Friday, July 20, 2012

I Was Blind, but Now I See

Watching the countless balloons carrying messages of gratitude and love, and some, like mine, even kissed, be swept away by the slight breeze on a warm July afternoon, I found myself feeling as raw as I did the day my Daddy left this world. This day, was a Donor Celebration which I had the opportunity to attend. If I am being honest, I only wanted to attend to support my mom. Deep down I believed it would be a day of pain as I focused my attention on what I had lost just two years ago. For those of you who know me, know that my Dad was my everything. He was my hero and I unabashingly adored him with all that I am---still do! His passing has left an incredible hole in my heart. As the days have passed some of this rawness has given way to other distractions, but the hole has remained and not a single day has gone by without me thinking about what I lost.

It was not until this afternoon; as I sat and listened to a man read his thank you letter to his unknown pelvis donor that I understood what I had gained.  My heart was penetrated by his story, a story of immobility to one of walking, hiking, and rough housing with his grandkids on the floor. He had walked to the celebration and said, still after all these years since his partial pelvis transplant, he has never taken a single step without remembering “Fred’s” selfless act of donating his body to those whose life would either be preserved and/or made more sufficient because of his gift.
My dad’s last gift was to donate his body.
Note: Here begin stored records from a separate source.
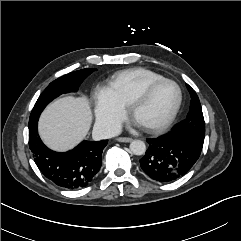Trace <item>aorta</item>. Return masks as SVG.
<instances>
[{"label": "aorta", "mask_w": 241, "mask_h": 241, "mask_svg": "<svg viewBox=\"0 0 241 241\" xmlns=\"http://www.w3.org/2000/svg\"><path fill=\"white\" fill-rule=\"evenodd\" d=\"M130 151L134 155H143L146 151V145L142 140H133L130 143Z\"/></svg>", "instance_id": "762f6f07"}]
</instances>
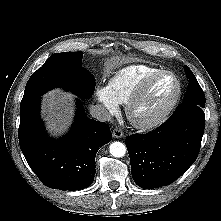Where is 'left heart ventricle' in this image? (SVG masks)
Segmentation results:
<instances>
[{
    "label": "left heart ventricle",
    "mask_w": 221,
    "mask_h": 221,
    "mask_svg": "<svg viewBox=\"0 0 221 221\" xmlns=\"http://www.w3.org/2000/svg\"><path fill=\"white\" fill-rule=\"evenodd\" d=\"M175 91L176 82L172 76L166 75L155 80L136 107V118L145 120L158 114L172 99Z\"/></svg>",
    "instance_id": "b2bd125f"
}]
</instances>
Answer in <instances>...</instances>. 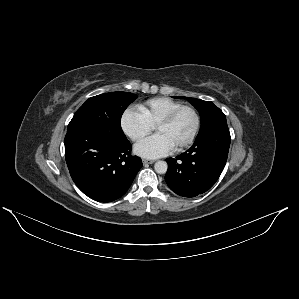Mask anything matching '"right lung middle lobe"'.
Listing matches in <instances>:
<instances>
[{
  "label": "right lung middle lobe",
  "mask_w": 299,
  "mask_h": 299,
  "mask_svg": "<svg viewBox=\"0 0 299 299\" xmlns=\"http://www.w3.org/2000/svg\"><path fill=\"white\" fill-rule=\"evenodd\" d=\"M137 96L129 92H111L91 97L76 111L68 125L73 127H98L124 137L120 122L127 106Z\"/></svg>",
  "instance_id": "dd1d6c3e"
}]
</instances>
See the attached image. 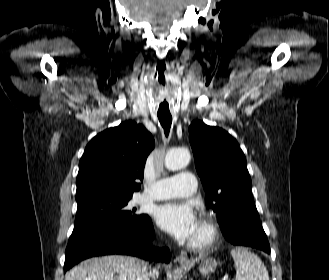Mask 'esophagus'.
Listing matches in <instances>:
<instances>
[{
    "mask_svg": "<svg viewBox=\"0 0 329 280\" xmlns=\"http://www.w3.org/2000/svg\"><path fill=\"white\" fill-rule=\"evenodd\" d=\"M181 265H186L190 263V260L188 259V257L186 255H180L177 257L176 259Z\"/></svg>",
    "mask_w": 329,
    "mask_h": 280,
    "instance_id": "34e87169",
    "label": "esophagus"
}]
</instances>
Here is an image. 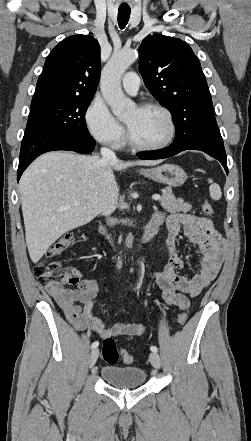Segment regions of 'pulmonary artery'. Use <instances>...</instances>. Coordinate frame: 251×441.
<instances>
[{
  "instance_id": "e3ab8cb5",
  "label": "pulmonary artery",
  "mask_w": 251,
  "mask_h": 441,
  "mask_svg": "<svg viewBox=\"0 0 251 441\" xmlns=\"http://www.w3.org/2000/svg\"><path fill=\"white\" fill-rule=\"evenodd\" d=\"M140 85L139 76L135 72H128L124 75L122 86L130 94H136Z\"/></svg>"
}]
</instances>
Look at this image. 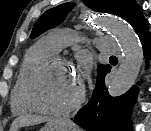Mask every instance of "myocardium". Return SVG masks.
I'll return each instance as SVG.
<instances>
[{"label":"myocardium","instance_id":"1","mask_svg":"<svg viewBox=\"0 0 151 131\" xmlns=\"http://www.w3.org/2000/svg\"><path fill=\"white\" fill-rule=\"evenodd\" d=\"M55 65H64L74 69L72 63L69 60L62 56L54 54L49 57H46L31 69L25 85V97L30 107L34 111L46 115H62L71 112L78 106H80L85 96V88L83 83H81L77 95L71 101H69L67 104L63 106L49 107L40 101L35 90L36 81L43 73H45L47 70H49Z\"/></svg>","mask_w":151,"mask_h":131}]
</instances>
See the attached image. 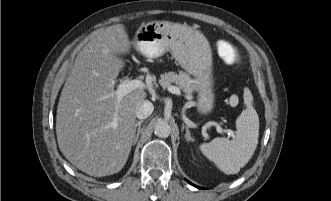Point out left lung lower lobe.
Instances as JSON below:
<instances>
[{
	"mask_svg": "<svg viewBox=\"0 0 331 201\" xmlns=\"http://www.w3.org/2000/svg\"><path fill=\"white\" fill-rule=\"evenodd\" d=\"M189 182V181H188ZM190 183V182H189ZM190 184H192V183H190ZM193 186H195V187H197V188H200V187H198V186H196V185H194V184H192Z\"/></svg>",
	"mask_w": 331,
	"mask_h": 201,
	"instance_id": "0a47b994",
	"label": "left lung lower lobe"
}]
</instances>
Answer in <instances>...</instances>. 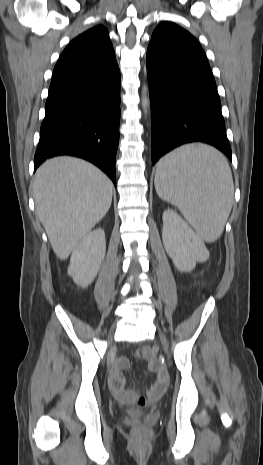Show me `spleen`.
I'll return each instance as SVG.
<instances>
[{"instance_id":"3e777b00","label":"spleen","mask_w":263,"mask_h":465,"mask_svg":"<svg viewBox=\"0 0 263 465\" xmlns=\"http://www.w3.org/2000/svg\"><path fill=\"white\" fill-rule=\"evenodd\" d=\"M158 196L175 205L206 242L217 240L230 214L234 186L226 158L206 145H186L157 164Z\"/></svg>"}]
</instances>
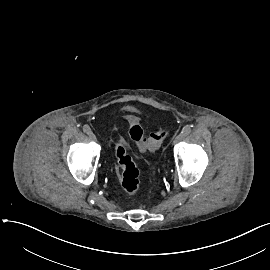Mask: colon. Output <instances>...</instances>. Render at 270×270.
Instances as JSON below:
<instances>
[{
  "label": "colon",
  "mask_w": 270,
  "mask_h": 270,
  "mask_svg": "<svg viewBox=\"0 0 270 270\" xmlns=\"http://www.w3.org/2000/svg\"><path fill=\"white\" fill-rule=\"evenodd\" d=\"M128 133L129 137L141 152L158 149L166 137L164 130H155L151 133H145L142 125L136 119L130 120ZM115 155L117 159V172L124 193L129 197L138 195L140 192L139 173L127 150V144L124 138H120L117 141Z\"/></svg>",
  "instance_id": "5ec220e1"
}]
</instances>
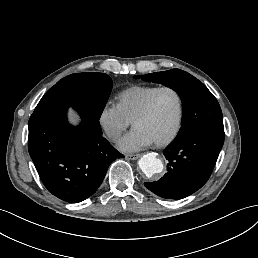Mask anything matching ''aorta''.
I'll list each match as a JSON object with an SVG mask.
<instances>
[{
  "instance_id": "762f6f07",
  "label": "aorta",
  "mask_w": 258,
  "mask_h": 258,
  "mask_svg": "<svg viewBox=\"0 0 258 258\" xmlns=\"http://www.w3.org/2000/svg\"><path fill=\"white\" fill-rule=\"evenodd\" d=\"M138 164L142 172L148 178L161 173L164 168L162 161L156 157L155 153H148L143 155L138 161Z\"/></svg>"
}]
</instances>
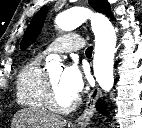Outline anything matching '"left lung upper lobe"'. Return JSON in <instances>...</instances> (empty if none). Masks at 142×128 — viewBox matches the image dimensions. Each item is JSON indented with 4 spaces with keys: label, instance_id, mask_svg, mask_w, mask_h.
<instances>
[{
    "label": "left lung upper lobe",
    "instance_id": "obj_1",
    "mask_svg": "<svg viewBox=\"0 0 142 128\" xmlns=\"http://www.w3.org/2000/svg\"><path fill=\"white\" fill-rule=\"evenodd\" d=\"M88 2L95 10L104 13L108 17L112 15L110 6L106 0H88ZM46 14H47V7H43L33 17L21 41V48L29 46L38 37V35L41 32L44 20L46 18Z\"/></svg>",
    "mask_w": 142,
    "mask_h": 128
}]
</instances>
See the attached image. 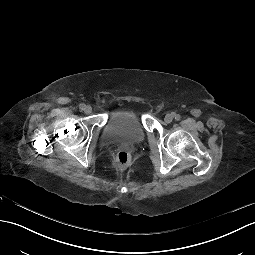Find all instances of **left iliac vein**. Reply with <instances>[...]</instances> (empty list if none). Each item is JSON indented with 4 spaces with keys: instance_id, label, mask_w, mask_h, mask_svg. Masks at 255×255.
I'll return each mask as SVG.
<instances>
[{
    "instance_id": "obj_1",
    "label": "left iliac vein",
    "mask_w": 255,
    "mask_h": 255,
    "mask_svg": "<svg viewBox=\"0 0 255 255\" xmlns=\"http://www.w3.org/2000/svg\"><path fill=\"white\" fill-rule=\"evenodd\" d=\"M164 120H165V122H167V123L172 122V120H173V115H172V114H167V115L165 116Z\"/></svg>"
}]
</instances>
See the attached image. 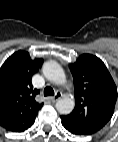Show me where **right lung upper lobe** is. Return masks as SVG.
Wrapping results in <instances>:
<instances>
[{"label": "right lung upper lobe", "instance_id": "obj_1", "mask_svg": "<svg viewBox=\"0 0 118 142\" xmlns=\"http://www.w3.org/2000/svg\"><path fill=\"white\" fill-rule=\"evenodd\" d=\"M43 59L31 60L28 52L12 54L0 68V126L8 131L23 132L31 127L43 103L35 96L31 79Z\"/></svg>", "mask_w": 118, "mask_h": 142}]
</instances>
We learned later that his body was able to help 22 people, though we do not know who they are.  As this man read his letter, he became the face, the voice of those 22, for I am sure they are just as grateful for the gift they received.  Quoting John 15:13 “Greater love has no one than this, than he who lays down his life for a friend”, this man opened my eyes to see another side to my emptiness since my Daddy’s passing. Nestled in these words is abundant grace, an extravagant gift-- the eternal hope I needed.  I lost my Daddy, but I have also gained. Though vastly, vastly different, his selfless act brought a new life to others just as my merciful Redeemer has brought a new, eternal life to those who were broken. Jesus was the ultimate donor!

As I was driving home, somber in mood the next day, I sat with my thoughts for some time before switching on the radio. The all too familiar song, “Amazing Grace” filled the air. It is a song most people, Christians and non-Christians alike are familiar with. The music and tempo have been rearranged countless times over the years, but the lyrics never touched. As the song began to play, I listened to the lyrics, pondering them, attempting to put myself into the equation and filtering them through the previous day’s events. When the song ended, my mind continued to play the song over and over again. “Amazing grace, how sweet the sound that saved a wretch like me…” What, I wondered, does grace sound like? I have asked myself that question countless times since and each day, I swear the answer continues to morph into a more complete understanding of what it both sounds and looks like in my life.
Grace is a personal gift. It meets you where you are. This day, grace came in the stillness, the quiet of the afternoon, whispering through the warm and gentle breeze, “I have come to bring life and life to the full” and Beloved, hear me when I say, “My grace is sufficient for you, my power made perfect in weakness”. This day, grace covered me completely, filling the hole left by my Daddy’s passing, liberating me, giving me new eyes to see what I have gained. Like the man who has never taken a step without remembering the gift he received, I too desire to live a life filled with gratitude for the eternal gift I have received. I received this gift countless years ago, but as time has passed, my gratitude has become mediocre. This Donor Celebration caused me to change my perspective, from the perspective of loss and hurt to one of peace and ultimate gratitude. I will lose the things of this world, but I have richly gained in Christ. This does not mean the pain of losing my Daddy lessens by any means. It does, however, mean that I can have an unexplainable peace where there once was incredible pain.

“For me, to live is Christ and to die is to gain” Philippians 1:21. I want to be intentional, purposeful, bold for Who I live my life for. If it was not for the greatest love story ever told, “For God so loved the world that he gave his only Son, that whosoever believes in Him will have eternal life”, I would not and could not know the fullness of God’s grace for me. I have been made whole because of His grace for me.